There were also numerous local lawyers and judges, elected officials and those from the law enforcement community, including Mayor Jay Knudtson and police chief Steve Strong. Oliver's wife, Debi, is the domestic violence officer with the Cape Girardeau Police Department.

Those who knew Oliver, who died at 62, said he was an intelligent legal scholar. He graduated at the top of his class at the University of Missouri law school and later graduated with honors from Yale.

"He was a top-notch lawyer, no question," said Circuit Judge Ben Lewis. "He was very bright, very aggressive and extraordinarily hard working. I think he was pretty intense about his law practice. But he had a very lively sense of humor, and he was quick-witted."

Clinton Summers, a lawyer from Poplar Bluff, was a classmate with Oliver at the University of Missouri-Columbia. Because both did a good deal of work in the medical negligence field, Summers said, he sometimes found himself on the opposite side of a case.

"He was a formidable adversary," said Summers, who knew Oliver for more than 40 years. "He was the consummate lawyer."

Summers said Oliver was also a dear friend.

"When my son was in college at Southeast -- and that's been 25 years ago -- if he had any problems, I sent him to John," he said. "John would always take the time to take care of him."

Oliver's son, Jack, spoke at the funeral. Jack Oliver is well-known in political circles, serving as President Bush's top fund raiser in the last two elections.

Jack Oliver said his father wanted to make a difference.

"He wanted to do what he could with his talents to make things better," Jack Oliver said. "He was a pillar of strength to all of us. He was someone you'd want in the foxhole with you because he'd never leave, no matter what the cost."

Oliver also made many civic and community contributions, including his work with his church, his many years with the Missouri Highway and Transportation Commission and his volunteer work with the Boy Scouts of America.

'Sense of adventure'

But longtime friend Rick Lamb, who spoke at the service, said there was more to Oliver than a brilliant legal mind and community work.

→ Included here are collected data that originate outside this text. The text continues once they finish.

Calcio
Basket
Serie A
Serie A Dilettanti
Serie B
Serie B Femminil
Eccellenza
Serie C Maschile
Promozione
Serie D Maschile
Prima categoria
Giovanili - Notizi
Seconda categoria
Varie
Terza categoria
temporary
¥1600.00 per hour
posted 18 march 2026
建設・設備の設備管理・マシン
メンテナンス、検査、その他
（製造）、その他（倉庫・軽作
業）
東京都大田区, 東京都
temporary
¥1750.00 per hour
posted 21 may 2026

"John had a sense of adventure, a love of life," Lamb said. "He felt like life was supposed to be fun, and he wanted those around him to enjoy life as well. ... I can't say that John never told me a big fish story because he always caught a bunch of big fish when I was with him."

Lamb said Oliver worked hard at his profession, quickly earned people's trust and wanted people to trust him.

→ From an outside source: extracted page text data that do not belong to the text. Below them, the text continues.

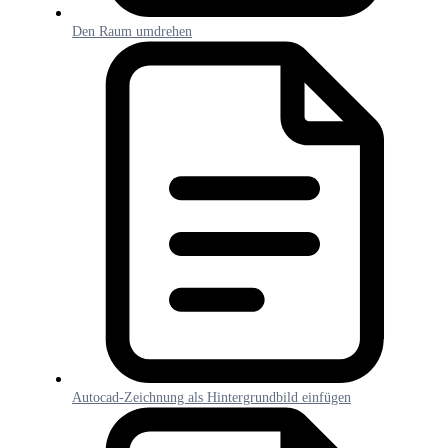
Den Raum umdrehen
Autocad-Zeichnung als Hintergrundbild einfügen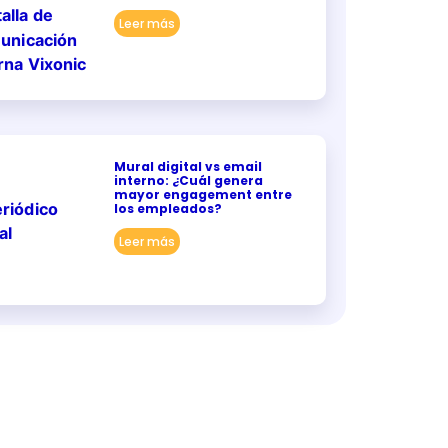
Leer más
Mural digital vs email
interno: ¿Cuál genera
mayor engagement entre
los empleados?
Leer más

"These are the ingredients of what we call character," Lamb said.

Cape Girardeau businessman Mike Kohlfeld sang at Oliver's wedding 25 years ago. On Monday he sang "How Great Thou Art" at the funeral.

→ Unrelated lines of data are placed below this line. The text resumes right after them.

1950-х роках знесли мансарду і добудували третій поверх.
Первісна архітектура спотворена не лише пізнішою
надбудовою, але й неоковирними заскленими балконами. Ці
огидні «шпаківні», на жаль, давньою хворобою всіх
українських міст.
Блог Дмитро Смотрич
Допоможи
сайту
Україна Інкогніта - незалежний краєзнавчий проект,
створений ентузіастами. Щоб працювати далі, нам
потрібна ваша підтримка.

"I was singing through tears," Kohlfeld said. "I think I cried through the whole thing. He was a wonderful friend. When you lose a really good friend like that, it is just an awful empty feeling."

Kohlfeld got to know Oliver when Oliver served on the corporate board of Kohlfeld Distributing. He soon came to know, trust and like him.

"You could always count on him," Kohlfeld said. "He always made sense out of chaos. He was an incredible human being. The city of Cape and the legal profession have lost a valued friend."